More

    Birst Exec on Final Days of Siebel Systems: It Wasn’t Pretty

    According to a former executive at Siebel Systems, the once-dominant CRM powerhouse was in severe disarray in the months leading up to its acquisition by Oracle in 2005, as it began to sink under its own bloated weight and a customer-be-damned product development strategy.

    In a recent interview, Brad Peters, who along with his colleague Paul Staelin spawned Siebel’s analytics business, painted a gloomy picture of a company that had been incentivized to laden its CRM product with superfluous features that made the software so complex that customers had to spend outrageous amounts of money in consulting fees just to be able to use it. So when Salesforce.com came along with a SaaS model that made CRM exponentially cheaper and easier to use, Siebel collapsed. Peters and Staelin embraced the model, and went on to found Birst, a San Francisco-based provider of business intelligence in the cloud.

    Siebel’s ultimate failure, Peters explained, had its roots in the client/server revolution that began in 1995:

    By 2005, these applications were huge, and the whole model for enterprise software development was really about creating the most complex thing possible so that you could tick off a bunch of features that you said you did. Whether or not anybody who actually used them enjoyed doing that, or whether or not this thing was actually able to be installed, was beside the point—we didn’t care. So we had these giant things, that if you had an army of people to install it and configure it, and you didn’t mind inflicting massive amounts of pain on your end users in the organization, it more or less did what it was supposed to do—which was great, because you couldn’t do anything before.

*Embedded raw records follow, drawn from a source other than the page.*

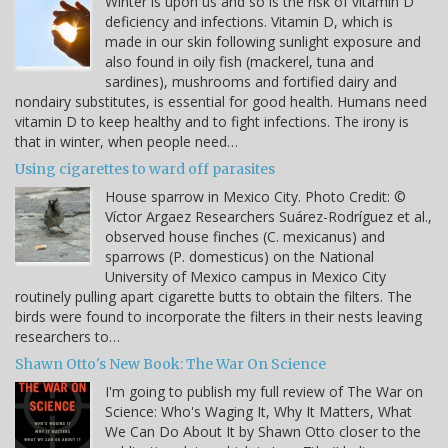
Winter is upon us and so is the risk of vitamin D
deficiency and infections. Vitamin D, which is
made in our skin following sunlight exposure and
also found in oily fish (mackerel, tuna and
sardines), mushrooms and fortified dairy and
nondairy substitutes, is essential for good health. Humans need
vitamin D to keep healthy and to fight infections. The irony is
that in winter, when people need…
Using cigarettes to ward off parasites
House sparrow in Mexico City. Photo Credit: ©
Víctor Argaez Researchers Suárez-Rodríguez et al.,
observed house finches (C. mexicanus) and
sparrows (P. domesticus) on the National
University of Mexico campus in Mexico City
routinely pulling apart cigarette butts to obtain the filters. The
birds were found to incorporate the filters in their nests leaving
researchers to…
Shawn Otto's New Book: The War On Science
I'm going to publish my full review of The War on
Science: Who's Waging It, Why It Matters, What
We Can Do About It by Shawn Otto closer to the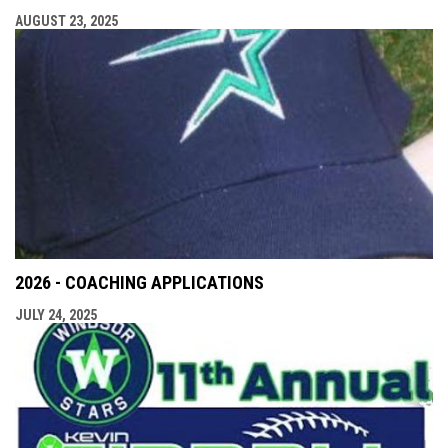
AUGUST 23, 2025
2026 - COACHING APPLICATIONS
JULY 24, 2025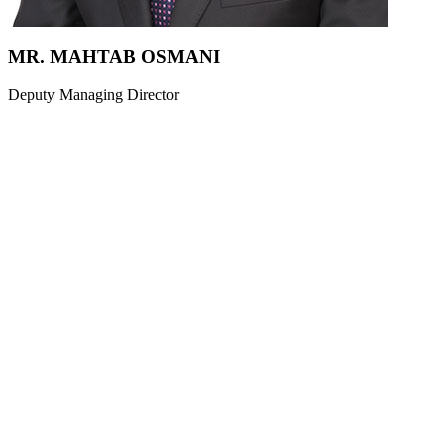
MR. MAHTAB OSMANI
Deputy Managing Director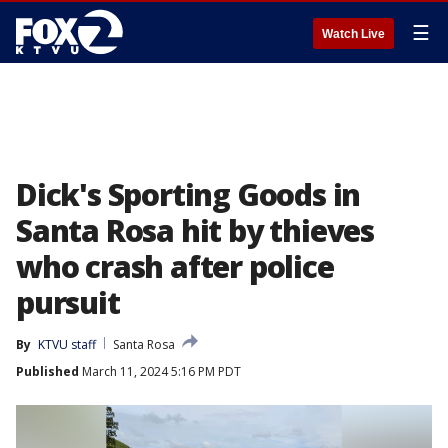
☰
Watch Live
Dick's Sporting Goods in
Santa Rosa hit by thieves
who crash after police
pursuit
By
KTVU staff
Santa Rosa
Published
March 11, 2024 5:16 PM PDT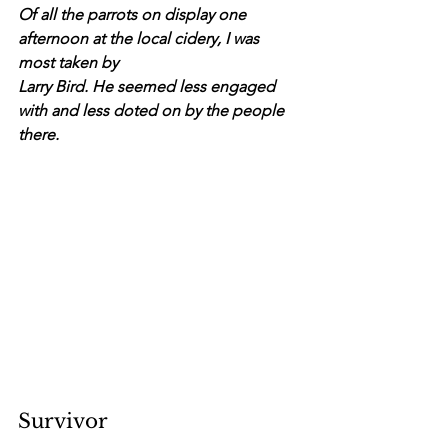
Of all the parrots on display one 
afternoon at the local cidery, I was 
most taken by
Larry Bird. He seemed less engaged 
with and less doted on by the people 
there.
Survivor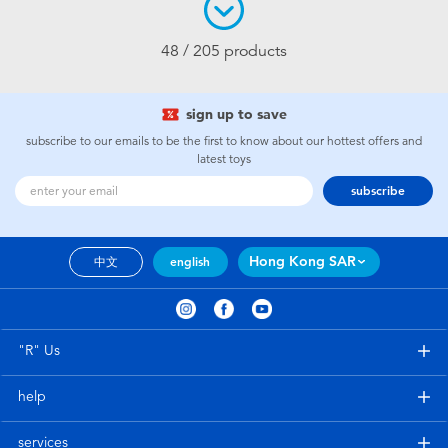
48 / 205 products
sign up to save
subscribe to our emails to be the first to know about our hottest offers and
latest toys
subscribe
Hong Kong SAR
中文
english
"R" Us
help
services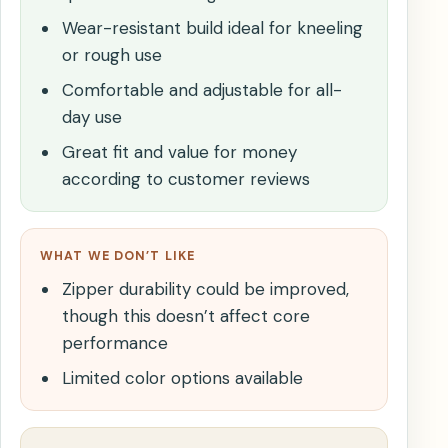
Wear-resistant build ideal for kneeling
or rough use
Comfortable and adjustable for all-
day use
Great fit and value for money
according to customer reviews
WHAT WE DON’T LIKE
Zipper durability could be improved,
though this doesn’t affect core
performance
Limited color options available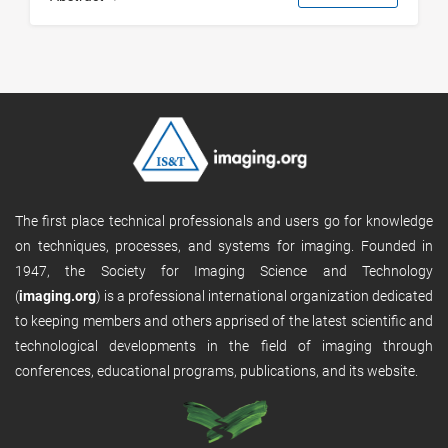
The first place technical professionals and users go for knowledge
on techniques, processes, and systems for imaging. Founded in
1947, the Society for Imaging Science and Technology
(
imaging.org
) is a professional international organization dedicated
to keeping members and others apprised of the latest scientific and
technological developments in the field of imaging through
conferences, educational programs, publications, and its website.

    Siebel thrived under that model for years—until the disruptive SaaS model emerged. As Peters explained it:

    Salesforce came in, along with RightNow and Concur and Taleo and all of the SaaS guys, and said, “You know, no one likes installing these things. These things are horrible from an end-user perspective. What if we were able to preview all of that for you? What if we built into the software not just the features and functions, but also the deployment of the application and usability? So we get measured by whether people use it, and you don’t have to install it. We will take responsibility for the management and upkeep of this thing.” At Siebel, we had incentives to include all sorts of crazy, hairy features, because we weren’t responsible for installing it and making it work, or teaching people how to use it. It was somebody else’s problem. In the SaaS model, that became the problem of the software provider, and when you think about the problem in that respect, you design things very differently. In the early days, Salesforce had a very small feature footprint compared to Siebel, and Siebel didn’t even know them. And then all of a sudden, out of nowhere, by 2003, 2004, they were everywhere. It was very difficult for Siebel to argue that you really needed all of those features, when Salesforce was so dramatically easier to deploy and install. You were stupid to go with Siebel when you could go with something like Salesforce. They completely disrupted the delivery model for CRM software—as Workday is doing for HR, as NetSuite is doing for ERP, these are just much, much simpler alternatives. The vendors’ engineers are actually thinking about engineering into the product how you consume it.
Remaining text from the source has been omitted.